If a company has closed its books and wants to re-open them to capture the effects of the depreciation for 2001, reverse the year-end closing on the depreciation area level. Assign the newly created keys to the appropriate assets and recalculate the values for the affected depreciation areas. Repeat year-end closing for those depreciation areas.

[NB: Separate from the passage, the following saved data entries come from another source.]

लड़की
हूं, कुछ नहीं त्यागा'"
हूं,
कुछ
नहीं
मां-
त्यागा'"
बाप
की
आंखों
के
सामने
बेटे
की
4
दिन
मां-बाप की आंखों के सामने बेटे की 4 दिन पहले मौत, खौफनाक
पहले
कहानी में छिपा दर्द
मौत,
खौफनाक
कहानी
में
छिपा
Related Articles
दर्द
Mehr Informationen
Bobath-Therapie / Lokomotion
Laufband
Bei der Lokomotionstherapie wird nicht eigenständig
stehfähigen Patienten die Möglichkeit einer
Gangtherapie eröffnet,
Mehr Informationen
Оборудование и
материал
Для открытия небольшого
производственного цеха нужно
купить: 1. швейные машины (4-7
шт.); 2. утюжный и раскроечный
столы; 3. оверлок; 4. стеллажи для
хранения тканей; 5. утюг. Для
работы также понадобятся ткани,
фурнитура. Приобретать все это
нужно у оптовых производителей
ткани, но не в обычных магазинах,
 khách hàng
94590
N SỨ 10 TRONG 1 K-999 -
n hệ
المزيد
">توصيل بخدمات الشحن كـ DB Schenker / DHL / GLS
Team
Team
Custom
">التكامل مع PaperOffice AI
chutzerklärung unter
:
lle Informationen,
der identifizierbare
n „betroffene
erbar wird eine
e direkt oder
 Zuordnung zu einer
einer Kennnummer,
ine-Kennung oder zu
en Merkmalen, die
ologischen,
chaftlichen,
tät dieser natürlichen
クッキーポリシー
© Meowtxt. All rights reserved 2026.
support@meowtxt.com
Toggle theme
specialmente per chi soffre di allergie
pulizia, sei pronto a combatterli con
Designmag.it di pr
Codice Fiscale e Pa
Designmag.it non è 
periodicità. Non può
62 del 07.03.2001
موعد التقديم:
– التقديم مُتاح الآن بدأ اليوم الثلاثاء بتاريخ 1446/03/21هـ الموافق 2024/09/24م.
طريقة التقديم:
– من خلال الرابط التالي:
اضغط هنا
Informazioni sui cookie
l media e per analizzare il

The IRS has issued new guidelines that might allow companies affected by this Act to extend the period of time to post the net operating losses that these calculations might generate. Other factors including the company’s fiscal year might affect the calculations.
Let me repeat this warning: Be sure to include your tax department in the discussion of these configurations.

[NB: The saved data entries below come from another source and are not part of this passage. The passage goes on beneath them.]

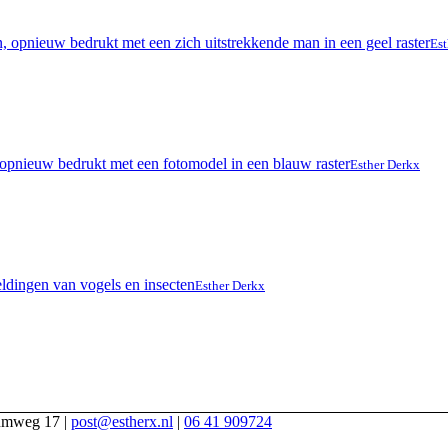
Est
Esther Derkx
Esther Derkx
iumweg 17 |
post@estherx.nl
|
06 41 909724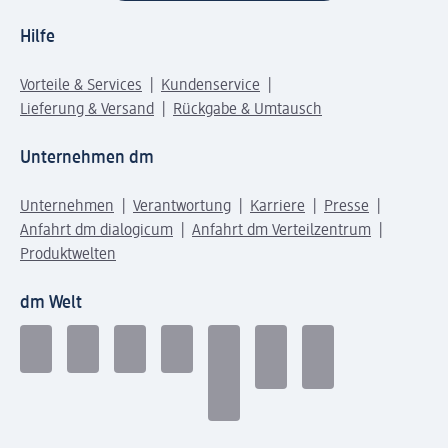
Hilfe
Vorteile & Services
Kundenservice
Lieferung & Versand
Rückgabe & Umtausch
Unternehmen dm
Unternehmen
Verantwortung
Karriere
Presse
Anfahrt dm dialogicum
Anfahrt dm Verteilzentrum
Produktwelten
dm Welt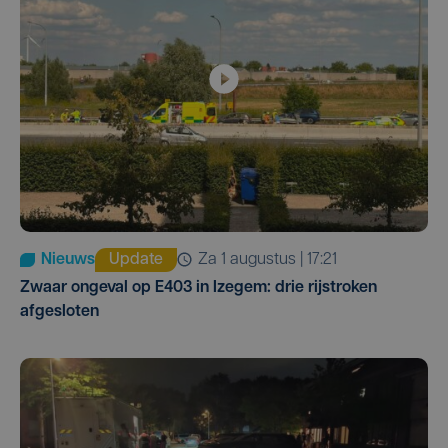
Nieuws
Update
za 1 augustus | 17:21
Zwaar ongeval op E403 in Izegem: drie rijstroken
afgesloten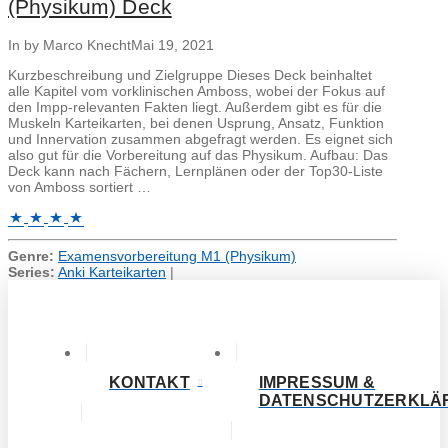
(Physikum) Deck
In by Marco Knecht
Mai 19, 2021
Kurzbeschreibung und Zielgruppe Dieses Deck beinhaltet
alle Kapitel vom vorklinischen Amboss, wobei der Fokus auf
den Impp-relevanten Fakten liegt. Außerdem gibt es für die
Muskeln Karteikarten, bei denen Usprung, Ansatz, Funktion
und Innervation zusammen abgefragt werden. Es eignet sich
also gut für die Vorbereitung auf das Physikum. Aufbau: Das
Deck kann nach Fächern, Lernplänen oder der Top30-Liste
von Amboss sortiert …
Genre:
Examensvorbereitung M1 (Physikum)
Series:
Anki Karteikarten
|
KONTAKT
IMPRESSUM &
DATENSCHUTZERKLÄ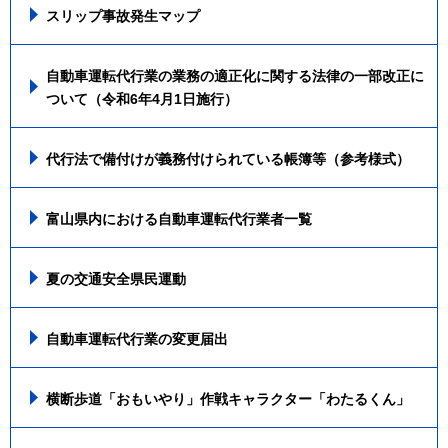
スリップ事故発生マップ
自動車運転代行業の業務の適正化に関する法律の一部改正に
ついて（令和6年4月1日施行）
代行法で備付けが義務付けられている帳簿等（参考様式）
富山県内における自動車運転代行業者一覧
夏の交通安全県民運動
自動車運転代行業の変更届出
横断歩道「おもいやり」作戦キャラクター「わたるくん」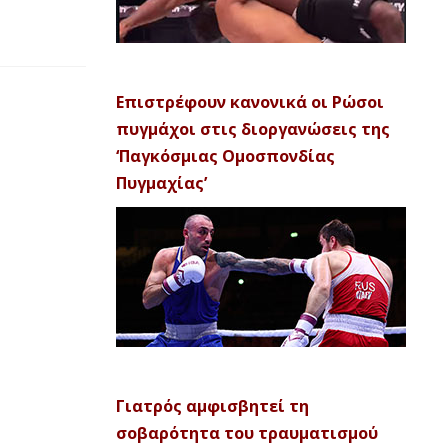
Επιστρέφουν κανονικά οι Ρώσοι
πυγμάχοι στις διοργανώσεις της
‘Παγκόσμιας Ομοσπονδίας
Πυγμαχίας’
Γιατρός αμφισβητεί τη
σοβαρότητα του τραυματισμού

Note that SAP provides pre-defined reports/queries to report the special depreciation (SAPQuery/AM07, report variant SAP&002). For more information and for releases other than R/3 4.6, please read OSS note 505069 and contact SAP.
David E Nelson
David Nelson has more than eight years’ experience with SAP as a Financial and Controlling module consultant, a project implementation manager, and as a tax product manager. He has 15 years’ experience in Federal, state, and local taxation. Prior to joining SAP, he was a controller for a division of a multinational chemical manufacturer, and a state and local tax and payroll manager for a multinational automotive manufacturer. While serving in those capacities, he was also the implementation project manager for a general ledger system and a human resource/payroll system. Currently, he is the U.S. tax product manager for SAP America. David has an MBA from Wake Forest University and is a CPA. He is a member of American Institute of CPAs and the North Carolina Association of CPAs. He has served on the Technology Committee for the North Carolina Association.